The secret to the taste lies in a jugalbandi ( fusion and mixing) of hand-pounded aromatic herbs and spices and food does not ‘float in oil’ as is the common misconception. “Ghee and spices are used in moderation………
I have always been a fan of Mughlai, Awadhi and Purani Dilli Cuisine and was elated to receive an Invite to cover and review the ongoing festival , Daawat-e-Lazeez, Awadhi Food at Seasonal Tastes, The Westin, Gurgaon.
With loads of excitement, I reached the place with my respected colleague Mr.Avininder Singh aka Foodie Surdie from our group, TWCI- The Writers Collective of India…………
We were welcomed by the PR of “The Westin” , Ms. Sukhdeep Bahara and were escorted to the restaurant. Where we met the executive chef of the hotel Mr. Deepak Bhatia. It was pleasure talking to him . He introduced us to the Mughlai Chef, who is taking care of the Awadhi Cuisine as well, Chef Qadir Khan. He was well versed with his dishes and style of cooking.
Qadir Khan (left)
We started with kebabs. First served with Galawtis , both veg (subz)as well as Lamb. Very well minced and mixed, reasonably spiced flavors, which were very soothing to the palette. Then came the Kakori Kabab, a lamb mince kabab mixed with raw papaya used as a tenderizer or Gilawat. The texture was melt in the mouth and the flavors were good. We also had the Chicken Tikka which were just normal, nothing over the top.

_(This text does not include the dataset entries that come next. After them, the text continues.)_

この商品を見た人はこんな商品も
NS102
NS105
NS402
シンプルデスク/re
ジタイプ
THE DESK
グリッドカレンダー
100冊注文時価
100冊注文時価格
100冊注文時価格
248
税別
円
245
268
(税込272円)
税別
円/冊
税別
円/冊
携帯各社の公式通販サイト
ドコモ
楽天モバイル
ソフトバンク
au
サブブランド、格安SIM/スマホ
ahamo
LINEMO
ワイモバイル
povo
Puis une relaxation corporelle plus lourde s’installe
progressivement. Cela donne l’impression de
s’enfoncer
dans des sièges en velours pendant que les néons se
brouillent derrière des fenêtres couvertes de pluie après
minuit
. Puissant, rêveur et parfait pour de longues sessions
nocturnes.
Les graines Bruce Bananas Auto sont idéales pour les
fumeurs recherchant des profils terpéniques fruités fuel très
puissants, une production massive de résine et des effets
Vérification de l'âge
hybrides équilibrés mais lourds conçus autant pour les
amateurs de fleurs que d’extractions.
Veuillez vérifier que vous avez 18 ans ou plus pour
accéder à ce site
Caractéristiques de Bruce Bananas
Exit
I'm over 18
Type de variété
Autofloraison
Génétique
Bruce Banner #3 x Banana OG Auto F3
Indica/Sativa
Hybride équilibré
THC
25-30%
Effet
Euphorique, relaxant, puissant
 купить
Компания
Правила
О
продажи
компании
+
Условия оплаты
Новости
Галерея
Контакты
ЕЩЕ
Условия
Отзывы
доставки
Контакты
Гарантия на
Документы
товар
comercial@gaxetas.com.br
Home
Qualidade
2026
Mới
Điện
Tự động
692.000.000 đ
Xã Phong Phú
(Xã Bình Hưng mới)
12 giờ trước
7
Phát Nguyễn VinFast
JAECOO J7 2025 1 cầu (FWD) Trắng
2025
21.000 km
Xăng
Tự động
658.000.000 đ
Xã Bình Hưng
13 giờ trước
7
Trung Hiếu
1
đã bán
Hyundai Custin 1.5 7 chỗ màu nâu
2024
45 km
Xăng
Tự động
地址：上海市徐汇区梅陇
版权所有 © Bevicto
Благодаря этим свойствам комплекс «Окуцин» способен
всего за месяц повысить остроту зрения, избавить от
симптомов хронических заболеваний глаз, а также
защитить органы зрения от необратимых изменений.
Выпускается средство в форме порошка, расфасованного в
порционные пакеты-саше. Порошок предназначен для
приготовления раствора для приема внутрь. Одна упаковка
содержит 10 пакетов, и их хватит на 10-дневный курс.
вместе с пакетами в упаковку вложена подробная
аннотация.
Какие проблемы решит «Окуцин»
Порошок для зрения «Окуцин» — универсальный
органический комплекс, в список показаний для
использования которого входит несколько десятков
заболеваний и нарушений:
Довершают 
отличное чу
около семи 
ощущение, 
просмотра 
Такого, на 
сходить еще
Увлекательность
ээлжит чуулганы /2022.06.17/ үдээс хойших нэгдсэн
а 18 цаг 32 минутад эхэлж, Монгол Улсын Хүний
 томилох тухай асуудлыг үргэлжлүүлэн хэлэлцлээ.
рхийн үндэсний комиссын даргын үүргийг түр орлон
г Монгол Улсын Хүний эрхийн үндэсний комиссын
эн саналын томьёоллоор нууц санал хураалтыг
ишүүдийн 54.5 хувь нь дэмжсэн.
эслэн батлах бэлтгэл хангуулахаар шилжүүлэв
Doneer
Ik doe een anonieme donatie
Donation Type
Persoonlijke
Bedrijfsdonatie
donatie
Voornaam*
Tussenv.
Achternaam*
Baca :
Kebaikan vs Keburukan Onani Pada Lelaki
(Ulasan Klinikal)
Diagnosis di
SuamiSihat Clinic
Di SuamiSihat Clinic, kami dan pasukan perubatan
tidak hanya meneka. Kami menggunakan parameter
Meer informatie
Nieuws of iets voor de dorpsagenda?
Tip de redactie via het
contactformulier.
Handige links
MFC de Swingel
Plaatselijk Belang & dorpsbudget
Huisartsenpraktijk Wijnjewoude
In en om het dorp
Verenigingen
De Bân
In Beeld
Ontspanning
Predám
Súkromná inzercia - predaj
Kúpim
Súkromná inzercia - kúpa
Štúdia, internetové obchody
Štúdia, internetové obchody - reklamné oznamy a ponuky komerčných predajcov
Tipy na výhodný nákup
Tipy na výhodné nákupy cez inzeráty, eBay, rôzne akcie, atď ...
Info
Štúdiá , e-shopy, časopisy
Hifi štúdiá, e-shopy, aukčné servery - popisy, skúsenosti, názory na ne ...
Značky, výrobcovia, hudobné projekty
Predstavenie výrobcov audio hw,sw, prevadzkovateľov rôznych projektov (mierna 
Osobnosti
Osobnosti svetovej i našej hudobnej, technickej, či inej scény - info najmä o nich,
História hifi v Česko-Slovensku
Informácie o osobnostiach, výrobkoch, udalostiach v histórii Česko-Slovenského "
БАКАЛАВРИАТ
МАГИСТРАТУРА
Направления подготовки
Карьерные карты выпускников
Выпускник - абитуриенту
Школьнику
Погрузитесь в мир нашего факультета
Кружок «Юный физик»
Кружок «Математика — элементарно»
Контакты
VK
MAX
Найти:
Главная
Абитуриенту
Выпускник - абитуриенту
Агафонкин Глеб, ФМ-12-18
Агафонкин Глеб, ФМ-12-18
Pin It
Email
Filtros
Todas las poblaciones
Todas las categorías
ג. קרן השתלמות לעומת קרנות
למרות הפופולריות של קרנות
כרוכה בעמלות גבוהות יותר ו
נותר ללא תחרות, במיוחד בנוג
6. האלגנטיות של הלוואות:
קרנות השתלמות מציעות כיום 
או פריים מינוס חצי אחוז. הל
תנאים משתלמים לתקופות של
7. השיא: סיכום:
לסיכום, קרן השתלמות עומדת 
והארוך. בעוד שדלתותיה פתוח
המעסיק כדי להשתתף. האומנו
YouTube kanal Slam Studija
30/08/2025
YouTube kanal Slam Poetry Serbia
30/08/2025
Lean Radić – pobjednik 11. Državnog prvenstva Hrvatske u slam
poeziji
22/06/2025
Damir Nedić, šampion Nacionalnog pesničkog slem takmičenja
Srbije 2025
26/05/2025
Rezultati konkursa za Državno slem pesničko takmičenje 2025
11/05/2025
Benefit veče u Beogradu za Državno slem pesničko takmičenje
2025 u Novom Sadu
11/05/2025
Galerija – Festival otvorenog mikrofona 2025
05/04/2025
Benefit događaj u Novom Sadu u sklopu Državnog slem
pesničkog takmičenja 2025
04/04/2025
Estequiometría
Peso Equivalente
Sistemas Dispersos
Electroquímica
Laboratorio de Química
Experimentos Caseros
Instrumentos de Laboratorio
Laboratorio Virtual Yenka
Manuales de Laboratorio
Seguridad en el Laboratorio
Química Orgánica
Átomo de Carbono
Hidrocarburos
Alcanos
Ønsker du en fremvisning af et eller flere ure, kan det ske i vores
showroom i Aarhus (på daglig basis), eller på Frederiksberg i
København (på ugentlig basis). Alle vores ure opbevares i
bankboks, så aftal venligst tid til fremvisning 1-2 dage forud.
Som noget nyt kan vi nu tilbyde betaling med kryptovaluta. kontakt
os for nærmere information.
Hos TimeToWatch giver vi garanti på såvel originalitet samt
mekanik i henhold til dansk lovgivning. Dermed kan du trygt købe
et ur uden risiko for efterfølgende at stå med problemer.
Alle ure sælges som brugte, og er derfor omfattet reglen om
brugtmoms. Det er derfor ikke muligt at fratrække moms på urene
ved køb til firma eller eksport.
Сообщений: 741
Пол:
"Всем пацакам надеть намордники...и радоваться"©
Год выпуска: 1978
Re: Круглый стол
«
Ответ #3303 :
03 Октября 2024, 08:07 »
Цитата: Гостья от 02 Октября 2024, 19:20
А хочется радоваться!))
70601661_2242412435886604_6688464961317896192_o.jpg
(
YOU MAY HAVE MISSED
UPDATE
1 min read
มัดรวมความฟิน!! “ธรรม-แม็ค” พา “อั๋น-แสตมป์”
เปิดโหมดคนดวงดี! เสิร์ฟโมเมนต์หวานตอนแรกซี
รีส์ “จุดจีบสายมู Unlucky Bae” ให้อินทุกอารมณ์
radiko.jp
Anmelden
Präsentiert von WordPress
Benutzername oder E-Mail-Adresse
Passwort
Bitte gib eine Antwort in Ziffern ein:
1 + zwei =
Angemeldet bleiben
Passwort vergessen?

This festival is not only for the Non-Vegetarians as many Vegetarian dishes have been incorporated too. We were served the main course, which comprised of an array of dishes. The Mutton Nihari, Murg Pista Qorma, Chicken as well as Mutton Biryani, Chana Dal, the Bhindi Masala, Aaloo Nazaakat,Paneer Awadhi and so on……
Main Course- Nihari, Qorma, Dal, Paneer, Bhindi etc.
The Nihari was very good but not exactly authentic. The Paneer was really made well and was one of the best I had in recent times with lovely flavor of fenugreek leaves (kasoori methi). The Pista Qorma was a royally lavish dish, and was mild and subtle in flavors. I have always been a great fan of Lucknowi Biryani and this Biryani was really good. The meat was fall of the bone and the rice was well cooked with flavors of meat coming out very well. I also tried bits of vegetarian dishes, which were good but nothing gourmet about them…….
Khubani ka Meetha, Phirni and assorted desserts
From the Awadhi dessert section, we tried the Sevvaiya ka Muzzafar (Sweet Vermicelli mixed with ghee and nuts), Phirni and the Khubani ka Meetha (Apricot in Sugar Syrup with Nuts).
My favorite came out to be the Phirni, very delicately prepared and not very sweet.
Overall, a very nicely planned festival with good selection of dishes. I would suggest all the foodies to plan ASAP as the Festival is on for only a couple of days now.